- [Data supplied]
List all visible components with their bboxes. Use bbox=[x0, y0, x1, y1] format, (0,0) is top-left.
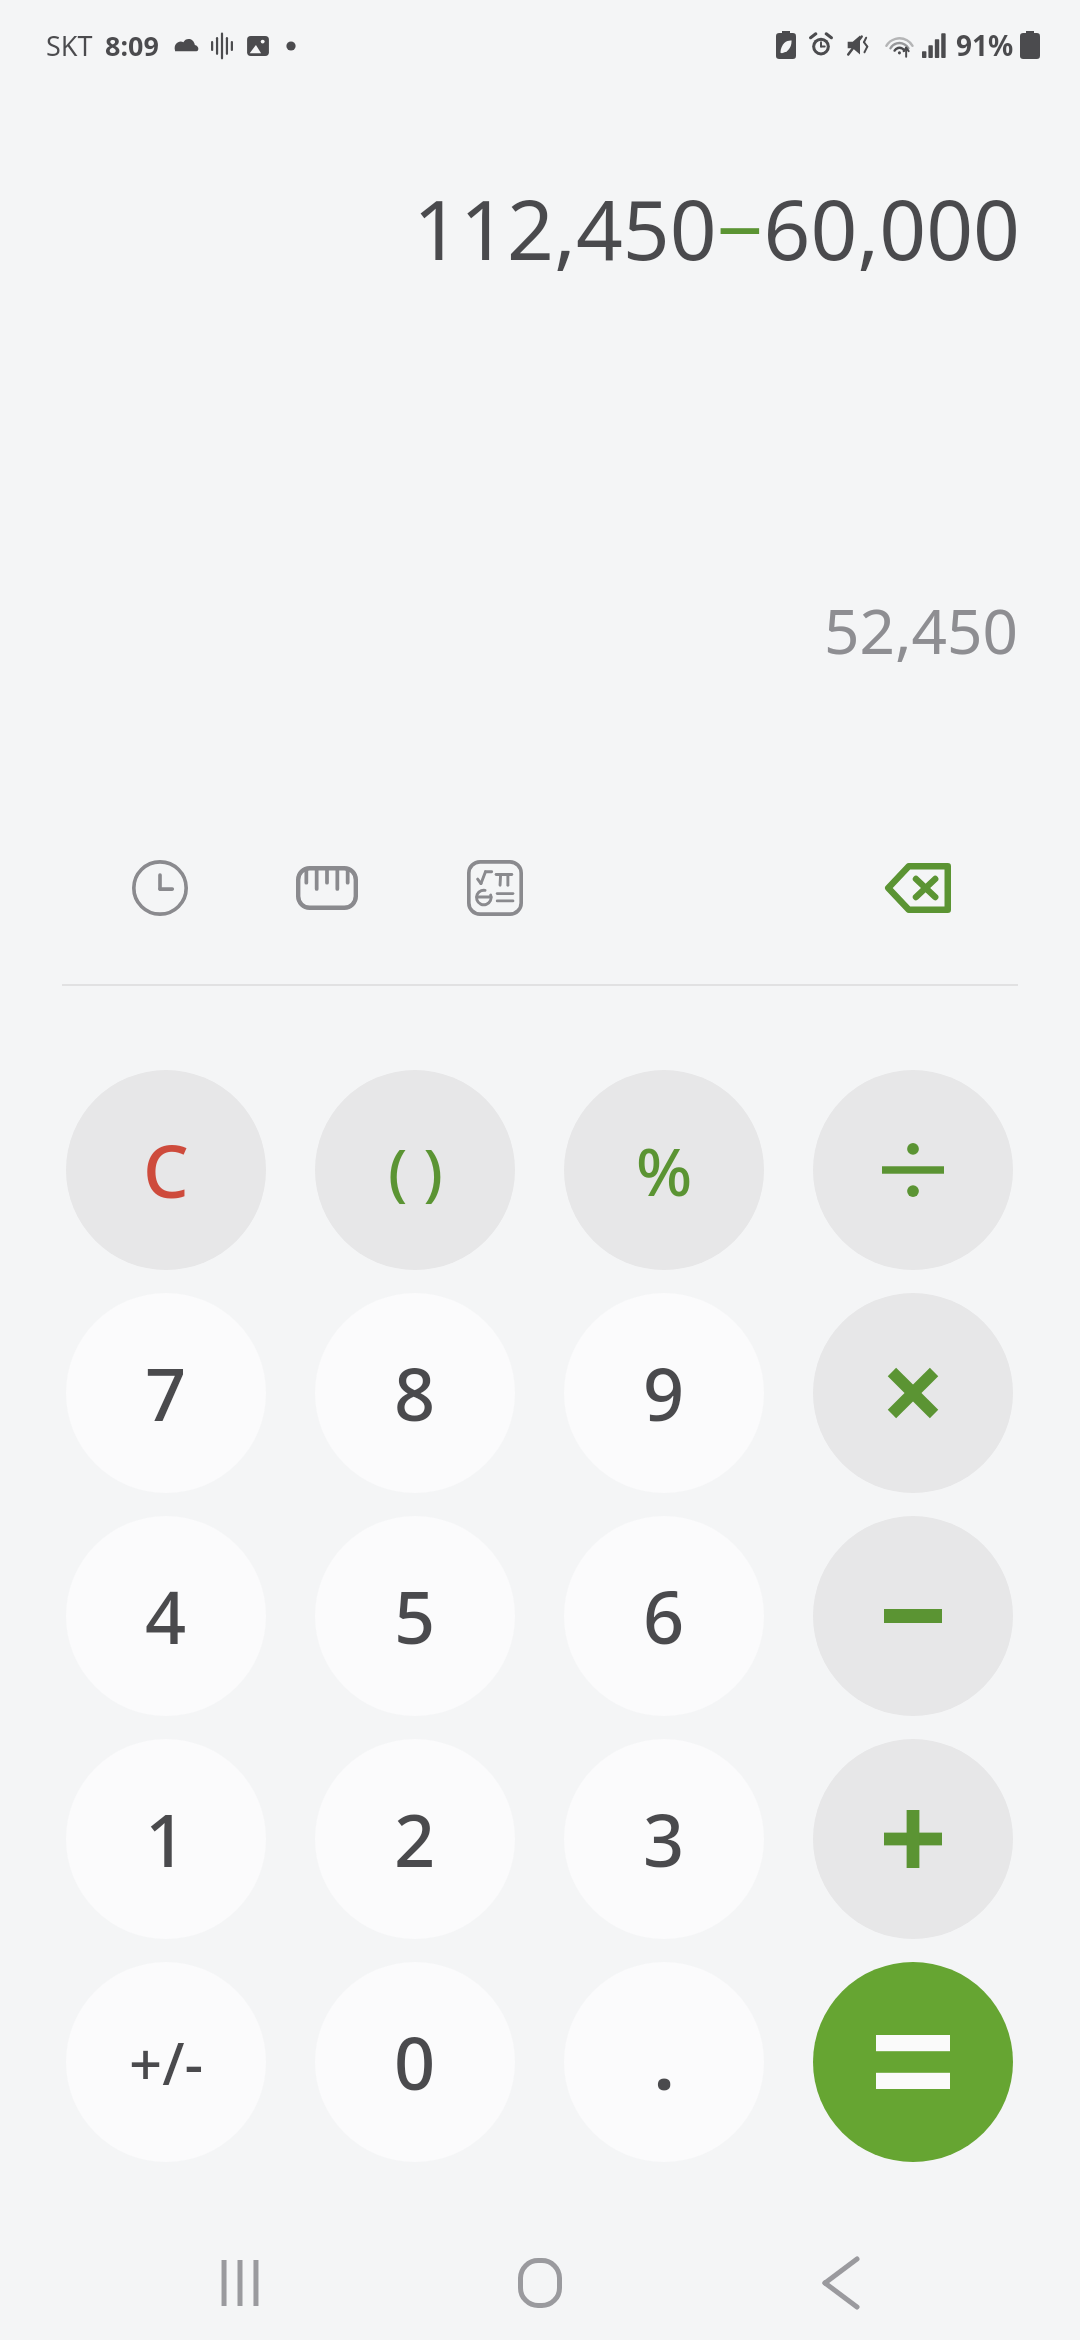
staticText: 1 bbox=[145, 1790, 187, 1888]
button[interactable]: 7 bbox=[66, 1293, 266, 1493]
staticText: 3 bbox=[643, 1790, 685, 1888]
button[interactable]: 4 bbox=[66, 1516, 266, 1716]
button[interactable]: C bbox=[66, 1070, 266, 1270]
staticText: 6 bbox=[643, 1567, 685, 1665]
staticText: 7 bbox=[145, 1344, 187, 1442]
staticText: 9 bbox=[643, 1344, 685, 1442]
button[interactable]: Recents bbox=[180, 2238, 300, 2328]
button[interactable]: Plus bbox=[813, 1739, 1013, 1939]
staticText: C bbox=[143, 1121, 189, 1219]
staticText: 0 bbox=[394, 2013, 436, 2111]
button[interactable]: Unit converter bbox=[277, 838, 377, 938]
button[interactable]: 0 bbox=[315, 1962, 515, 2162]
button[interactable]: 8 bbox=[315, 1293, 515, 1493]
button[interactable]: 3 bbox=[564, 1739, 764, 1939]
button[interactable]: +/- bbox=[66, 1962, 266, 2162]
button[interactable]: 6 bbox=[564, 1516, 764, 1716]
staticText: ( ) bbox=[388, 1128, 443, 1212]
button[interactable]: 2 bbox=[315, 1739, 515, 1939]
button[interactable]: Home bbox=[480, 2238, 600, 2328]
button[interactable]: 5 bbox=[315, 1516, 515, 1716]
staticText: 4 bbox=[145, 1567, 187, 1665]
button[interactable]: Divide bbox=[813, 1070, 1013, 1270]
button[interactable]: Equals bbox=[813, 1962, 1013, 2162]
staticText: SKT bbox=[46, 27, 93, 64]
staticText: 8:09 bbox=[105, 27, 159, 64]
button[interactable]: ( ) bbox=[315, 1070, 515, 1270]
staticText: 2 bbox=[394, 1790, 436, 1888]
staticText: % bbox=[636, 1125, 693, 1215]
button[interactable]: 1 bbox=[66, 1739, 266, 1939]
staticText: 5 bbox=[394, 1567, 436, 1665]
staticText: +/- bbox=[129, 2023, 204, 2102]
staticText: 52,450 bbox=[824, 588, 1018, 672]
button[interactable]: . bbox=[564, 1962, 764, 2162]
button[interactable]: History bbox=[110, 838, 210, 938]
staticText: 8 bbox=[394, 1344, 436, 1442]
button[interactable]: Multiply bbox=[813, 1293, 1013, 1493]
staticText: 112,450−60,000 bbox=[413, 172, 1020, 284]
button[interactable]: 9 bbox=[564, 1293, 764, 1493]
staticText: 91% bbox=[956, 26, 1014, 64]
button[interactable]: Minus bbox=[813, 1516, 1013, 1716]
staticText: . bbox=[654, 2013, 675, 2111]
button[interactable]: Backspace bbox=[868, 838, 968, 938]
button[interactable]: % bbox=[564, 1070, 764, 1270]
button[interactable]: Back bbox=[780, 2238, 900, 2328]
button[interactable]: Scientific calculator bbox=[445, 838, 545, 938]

...

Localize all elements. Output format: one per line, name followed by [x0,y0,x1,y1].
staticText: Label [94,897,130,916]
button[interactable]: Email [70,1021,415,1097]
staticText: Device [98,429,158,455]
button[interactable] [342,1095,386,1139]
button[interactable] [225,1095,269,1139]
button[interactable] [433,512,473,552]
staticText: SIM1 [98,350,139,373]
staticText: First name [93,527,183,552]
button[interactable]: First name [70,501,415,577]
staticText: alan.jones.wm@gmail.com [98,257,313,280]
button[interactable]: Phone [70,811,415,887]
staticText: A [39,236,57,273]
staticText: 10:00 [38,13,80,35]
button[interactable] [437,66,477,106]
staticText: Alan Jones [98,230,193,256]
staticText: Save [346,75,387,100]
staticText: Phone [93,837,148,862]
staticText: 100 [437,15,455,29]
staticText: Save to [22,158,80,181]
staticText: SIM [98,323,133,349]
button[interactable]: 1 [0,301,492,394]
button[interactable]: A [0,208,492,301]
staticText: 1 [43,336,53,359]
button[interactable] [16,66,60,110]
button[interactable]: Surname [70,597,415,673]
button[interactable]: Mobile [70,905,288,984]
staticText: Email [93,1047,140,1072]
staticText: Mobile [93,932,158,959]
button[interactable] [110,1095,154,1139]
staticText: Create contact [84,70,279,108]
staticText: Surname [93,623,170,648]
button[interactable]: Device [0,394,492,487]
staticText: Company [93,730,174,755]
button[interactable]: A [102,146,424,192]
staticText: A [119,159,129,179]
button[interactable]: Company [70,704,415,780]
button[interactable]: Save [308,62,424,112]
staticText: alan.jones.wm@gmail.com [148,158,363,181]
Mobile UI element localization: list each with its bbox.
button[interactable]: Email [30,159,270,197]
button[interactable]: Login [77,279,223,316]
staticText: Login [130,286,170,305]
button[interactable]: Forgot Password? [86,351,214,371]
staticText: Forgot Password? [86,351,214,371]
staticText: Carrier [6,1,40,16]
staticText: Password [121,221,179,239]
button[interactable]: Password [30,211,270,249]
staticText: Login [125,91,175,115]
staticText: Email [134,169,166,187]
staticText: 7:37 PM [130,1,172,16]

- [What needs to be done]
The expected output is one number, the tally of lines above containing "First".

- [Result]
2